Os militares foram afastando-se e sendo afastados do poder, com mais evidência, desde 1984 quando Tancredo Neves foi eleito, de forma indireta pelo Colégio Eleitoral, presidente da República. A transição foi lenta, gradual e segura, como desejavam Golbery e Geisel. O nome de Tancredo para ser o primeiro presidente civil depois do golpe de 1964 sempre foi o preferido no colegiado das lideranças militares de então. O ex-ministro Delfim Netto conta, com desenvoltura, dos encontros que ex-presidente Figueiredo – o último dos generais na presidência – teve com Tancredo Neves e o seu sobrinho Francisco Dornelles – que seria seu ministro da Fazenda.

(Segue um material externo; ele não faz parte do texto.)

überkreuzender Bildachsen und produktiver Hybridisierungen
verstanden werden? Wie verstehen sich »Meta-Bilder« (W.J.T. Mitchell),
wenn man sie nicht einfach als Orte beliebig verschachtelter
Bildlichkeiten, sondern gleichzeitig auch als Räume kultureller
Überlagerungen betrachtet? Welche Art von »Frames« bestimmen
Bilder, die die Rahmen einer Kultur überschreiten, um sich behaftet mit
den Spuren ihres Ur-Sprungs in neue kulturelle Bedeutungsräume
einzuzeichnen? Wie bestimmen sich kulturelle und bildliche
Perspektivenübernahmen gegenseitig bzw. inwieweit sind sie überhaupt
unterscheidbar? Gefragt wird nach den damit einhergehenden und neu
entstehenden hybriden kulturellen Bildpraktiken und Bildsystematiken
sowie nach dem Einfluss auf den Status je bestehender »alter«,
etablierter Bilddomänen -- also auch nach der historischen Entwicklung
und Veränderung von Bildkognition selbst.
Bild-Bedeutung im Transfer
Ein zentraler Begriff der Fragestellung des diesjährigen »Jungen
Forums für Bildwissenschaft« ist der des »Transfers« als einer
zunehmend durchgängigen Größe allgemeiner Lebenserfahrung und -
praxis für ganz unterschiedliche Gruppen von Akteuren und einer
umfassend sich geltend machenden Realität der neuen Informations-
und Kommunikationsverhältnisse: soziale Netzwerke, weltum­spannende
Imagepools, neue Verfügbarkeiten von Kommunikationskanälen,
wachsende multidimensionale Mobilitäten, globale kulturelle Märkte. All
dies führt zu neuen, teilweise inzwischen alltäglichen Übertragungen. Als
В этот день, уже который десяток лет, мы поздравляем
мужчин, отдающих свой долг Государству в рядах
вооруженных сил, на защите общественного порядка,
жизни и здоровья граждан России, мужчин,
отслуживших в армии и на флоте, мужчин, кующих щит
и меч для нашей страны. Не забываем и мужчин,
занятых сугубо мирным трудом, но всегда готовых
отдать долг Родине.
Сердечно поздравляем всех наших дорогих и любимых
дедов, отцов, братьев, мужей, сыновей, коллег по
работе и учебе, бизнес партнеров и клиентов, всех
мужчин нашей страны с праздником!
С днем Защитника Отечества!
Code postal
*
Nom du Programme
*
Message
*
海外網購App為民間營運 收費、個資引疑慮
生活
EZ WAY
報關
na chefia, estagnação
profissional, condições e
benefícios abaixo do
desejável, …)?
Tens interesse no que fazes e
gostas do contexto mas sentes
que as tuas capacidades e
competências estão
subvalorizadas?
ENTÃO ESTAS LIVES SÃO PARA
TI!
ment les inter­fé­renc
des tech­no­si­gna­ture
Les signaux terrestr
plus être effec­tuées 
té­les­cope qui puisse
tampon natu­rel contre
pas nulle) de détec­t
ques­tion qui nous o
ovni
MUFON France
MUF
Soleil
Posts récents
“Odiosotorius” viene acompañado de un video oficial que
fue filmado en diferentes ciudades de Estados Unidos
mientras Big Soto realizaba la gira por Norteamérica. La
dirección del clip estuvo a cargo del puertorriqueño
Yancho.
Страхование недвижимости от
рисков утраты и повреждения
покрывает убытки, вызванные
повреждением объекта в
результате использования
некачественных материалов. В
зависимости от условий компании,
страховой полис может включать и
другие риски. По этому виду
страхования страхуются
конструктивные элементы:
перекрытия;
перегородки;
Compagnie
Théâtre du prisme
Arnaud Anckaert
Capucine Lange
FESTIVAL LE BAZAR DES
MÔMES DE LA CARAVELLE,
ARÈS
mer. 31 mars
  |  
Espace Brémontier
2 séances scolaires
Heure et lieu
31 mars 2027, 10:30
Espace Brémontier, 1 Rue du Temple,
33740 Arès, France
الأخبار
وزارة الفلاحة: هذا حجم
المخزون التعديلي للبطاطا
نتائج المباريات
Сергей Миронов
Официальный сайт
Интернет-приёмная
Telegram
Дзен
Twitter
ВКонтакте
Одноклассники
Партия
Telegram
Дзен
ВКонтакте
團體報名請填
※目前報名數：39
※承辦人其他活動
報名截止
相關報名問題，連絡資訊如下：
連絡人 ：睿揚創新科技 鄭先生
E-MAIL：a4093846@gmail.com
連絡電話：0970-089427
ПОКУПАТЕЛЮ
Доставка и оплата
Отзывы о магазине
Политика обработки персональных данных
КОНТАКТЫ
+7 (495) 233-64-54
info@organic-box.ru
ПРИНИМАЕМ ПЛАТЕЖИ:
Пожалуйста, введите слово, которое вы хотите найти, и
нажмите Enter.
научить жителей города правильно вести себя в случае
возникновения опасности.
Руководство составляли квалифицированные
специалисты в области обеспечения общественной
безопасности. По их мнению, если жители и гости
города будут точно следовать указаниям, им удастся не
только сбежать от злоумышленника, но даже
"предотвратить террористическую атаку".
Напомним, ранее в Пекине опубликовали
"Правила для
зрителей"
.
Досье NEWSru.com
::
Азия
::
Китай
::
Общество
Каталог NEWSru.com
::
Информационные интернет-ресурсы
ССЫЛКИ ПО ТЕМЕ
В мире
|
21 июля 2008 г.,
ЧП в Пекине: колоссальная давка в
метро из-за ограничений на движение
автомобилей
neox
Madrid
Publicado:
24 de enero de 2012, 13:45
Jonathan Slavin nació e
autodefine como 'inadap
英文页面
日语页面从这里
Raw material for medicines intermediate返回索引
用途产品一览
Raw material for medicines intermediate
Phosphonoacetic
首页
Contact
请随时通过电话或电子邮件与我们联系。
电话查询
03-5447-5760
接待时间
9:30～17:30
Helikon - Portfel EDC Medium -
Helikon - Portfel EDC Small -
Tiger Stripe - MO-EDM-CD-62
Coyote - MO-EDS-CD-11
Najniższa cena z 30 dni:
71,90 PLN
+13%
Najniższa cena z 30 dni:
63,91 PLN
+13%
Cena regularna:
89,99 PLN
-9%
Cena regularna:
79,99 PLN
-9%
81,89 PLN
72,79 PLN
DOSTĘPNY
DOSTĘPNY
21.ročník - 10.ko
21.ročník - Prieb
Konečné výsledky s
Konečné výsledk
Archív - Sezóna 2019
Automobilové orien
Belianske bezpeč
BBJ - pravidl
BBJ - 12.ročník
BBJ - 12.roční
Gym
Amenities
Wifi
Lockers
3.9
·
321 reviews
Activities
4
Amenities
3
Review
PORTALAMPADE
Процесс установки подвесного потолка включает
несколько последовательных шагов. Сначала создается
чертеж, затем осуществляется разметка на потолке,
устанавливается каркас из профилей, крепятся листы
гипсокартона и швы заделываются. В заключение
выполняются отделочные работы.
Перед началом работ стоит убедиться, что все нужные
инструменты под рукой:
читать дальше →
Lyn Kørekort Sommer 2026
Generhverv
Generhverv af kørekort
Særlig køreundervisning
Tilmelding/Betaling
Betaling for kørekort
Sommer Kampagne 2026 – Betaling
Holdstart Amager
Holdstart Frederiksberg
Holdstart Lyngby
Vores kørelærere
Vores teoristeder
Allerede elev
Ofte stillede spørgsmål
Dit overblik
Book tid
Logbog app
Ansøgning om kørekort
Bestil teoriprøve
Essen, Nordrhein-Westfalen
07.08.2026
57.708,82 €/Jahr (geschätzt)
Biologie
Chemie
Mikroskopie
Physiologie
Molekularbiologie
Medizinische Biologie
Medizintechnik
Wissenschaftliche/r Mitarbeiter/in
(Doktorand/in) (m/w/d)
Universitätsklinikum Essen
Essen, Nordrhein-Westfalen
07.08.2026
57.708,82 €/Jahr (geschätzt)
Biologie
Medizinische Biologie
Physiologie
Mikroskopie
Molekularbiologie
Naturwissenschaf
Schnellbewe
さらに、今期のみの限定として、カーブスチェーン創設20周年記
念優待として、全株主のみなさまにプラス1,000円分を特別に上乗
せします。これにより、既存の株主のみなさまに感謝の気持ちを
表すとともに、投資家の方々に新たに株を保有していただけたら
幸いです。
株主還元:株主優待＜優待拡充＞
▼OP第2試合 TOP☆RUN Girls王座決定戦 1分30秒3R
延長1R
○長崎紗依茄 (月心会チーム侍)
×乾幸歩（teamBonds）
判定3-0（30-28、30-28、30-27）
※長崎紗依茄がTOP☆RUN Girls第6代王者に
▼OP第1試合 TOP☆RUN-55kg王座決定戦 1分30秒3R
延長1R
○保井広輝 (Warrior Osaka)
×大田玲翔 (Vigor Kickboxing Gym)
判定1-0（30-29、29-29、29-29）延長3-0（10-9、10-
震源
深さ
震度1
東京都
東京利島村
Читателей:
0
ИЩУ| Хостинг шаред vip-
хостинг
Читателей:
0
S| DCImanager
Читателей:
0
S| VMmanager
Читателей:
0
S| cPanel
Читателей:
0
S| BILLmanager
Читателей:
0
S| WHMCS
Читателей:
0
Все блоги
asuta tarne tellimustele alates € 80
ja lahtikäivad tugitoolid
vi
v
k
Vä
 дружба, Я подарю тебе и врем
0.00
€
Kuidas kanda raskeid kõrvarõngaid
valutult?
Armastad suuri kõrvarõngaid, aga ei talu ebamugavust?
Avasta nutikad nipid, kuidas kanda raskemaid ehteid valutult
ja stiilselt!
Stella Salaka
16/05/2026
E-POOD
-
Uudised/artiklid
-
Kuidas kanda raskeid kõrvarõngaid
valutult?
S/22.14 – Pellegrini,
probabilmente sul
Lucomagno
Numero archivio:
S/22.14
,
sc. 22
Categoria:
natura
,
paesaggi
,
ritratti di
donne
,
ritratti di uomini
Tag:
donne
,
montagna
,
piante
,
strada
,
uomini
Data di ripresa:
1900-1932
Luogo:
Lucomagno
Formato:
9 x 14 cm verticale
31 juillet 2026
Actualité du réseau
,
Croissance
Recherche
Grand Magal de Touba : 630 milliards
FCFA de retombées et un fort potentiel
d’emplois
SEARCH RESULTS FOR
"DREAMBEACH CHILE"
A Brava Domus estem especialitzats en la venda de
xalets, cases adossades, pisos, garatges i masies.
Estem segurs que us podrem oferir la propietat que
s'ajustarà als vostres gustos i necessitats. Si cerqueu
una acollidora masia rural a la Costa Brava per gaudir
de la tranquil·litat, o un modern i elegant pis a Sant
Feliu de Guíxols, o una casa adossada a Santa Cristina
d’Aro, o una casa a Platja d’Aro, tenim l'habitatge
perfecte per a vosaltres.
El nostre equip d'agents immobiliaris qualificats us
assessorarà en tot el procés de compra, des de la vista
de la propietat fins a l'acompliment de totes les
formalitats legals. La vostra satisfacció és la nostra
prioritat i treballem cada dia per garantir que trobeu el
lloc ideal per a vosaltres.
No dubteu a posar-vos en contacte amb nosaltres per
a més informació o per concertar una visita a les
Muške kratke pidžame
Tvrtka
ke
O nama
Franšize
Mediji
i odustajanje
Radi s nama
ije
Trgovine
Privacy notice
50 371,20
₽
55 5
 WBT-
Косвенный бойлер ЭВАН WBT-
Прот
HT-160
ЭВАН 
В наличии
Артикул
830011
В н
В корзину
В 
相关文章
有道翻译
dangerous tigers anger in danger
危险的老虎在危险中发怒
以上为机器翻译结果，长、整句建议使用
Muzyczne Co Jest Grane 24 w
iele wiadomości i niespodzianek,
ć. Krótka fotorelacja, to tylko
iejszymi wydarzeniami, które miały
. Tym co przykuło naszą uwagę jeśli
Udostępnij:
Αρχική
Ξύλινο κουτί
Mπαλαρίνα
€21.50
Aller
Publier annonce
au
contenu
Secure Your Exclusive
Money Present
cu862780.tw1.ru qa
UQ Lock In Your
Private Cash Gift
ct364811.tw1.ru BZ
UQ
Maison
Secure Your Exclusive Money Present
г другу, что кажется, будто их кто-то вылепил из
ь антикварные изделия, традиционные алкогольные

Tancredo faleceu e com ele o projeto econômico que seria conduzida por Francisco Dornelles e o ante-projeto de uma nova Constituição, já em andamento, que estava sendo coordenado pelo jurista Afonso Arinos de Mello Franco. Sarney assumiu e Ulysses lhe impôs uma Assembleia Nacional Constituinte que produziria a famosa e já destroçada Constituição Cidadã de 1988/89. Discretos, mas presentes, os militares, antes de silenciarem durante 30 anos, fizeram ainda dois movimentos. O primeiro, nos debates sobre as atribuições constitucionais das Forças Armadas. Sob a liderança do então ministro do Exército, Leônidas Pires Gonçalves, – como bem lembrou Merval Pereira em seu artigo no O Globo de ontem – os militares queriam que a Constituinte de 1988 reproduzisse os mesmo termos do Art. 177 da Constituição de 1946, mantida na Constituição de 1969, que atribuía às Forças Armadas a defesa da Pátria e “a garantir os poderes constitucionais, a lei e a ordem”. O trauma de 1964 e dos anos de chumbo falou mais alto em 1988. Subordinando os militares aos três poderes da República, o texto foi mais prudente no Art 142: “…as FA destinam-se(…)à garantia dos poderes constitucionais e, por iniciativa de qualquer destes – Executivo, Legislativo ou Judiciário – da lei e da ordem”.
O segundo movimento, tão tenso quanto, mas rapidamente dissipado, se deu na discussão sobre a definição do mandato do presidente Sarney, se de quatro ou cinco anos, em fevereiro de 1988. Os militares, com o apoio de algumas lideranças civis, com destaque para o sempre invasivo Antônio Carlos Magalhães, pressionaram o presidente José Sarney a dissolver a Assembleia Constituinte, assim como o fizera Dom Pedro I em 1823 e a junta militar de 1969, que outorgou a Constituição então vigente à época.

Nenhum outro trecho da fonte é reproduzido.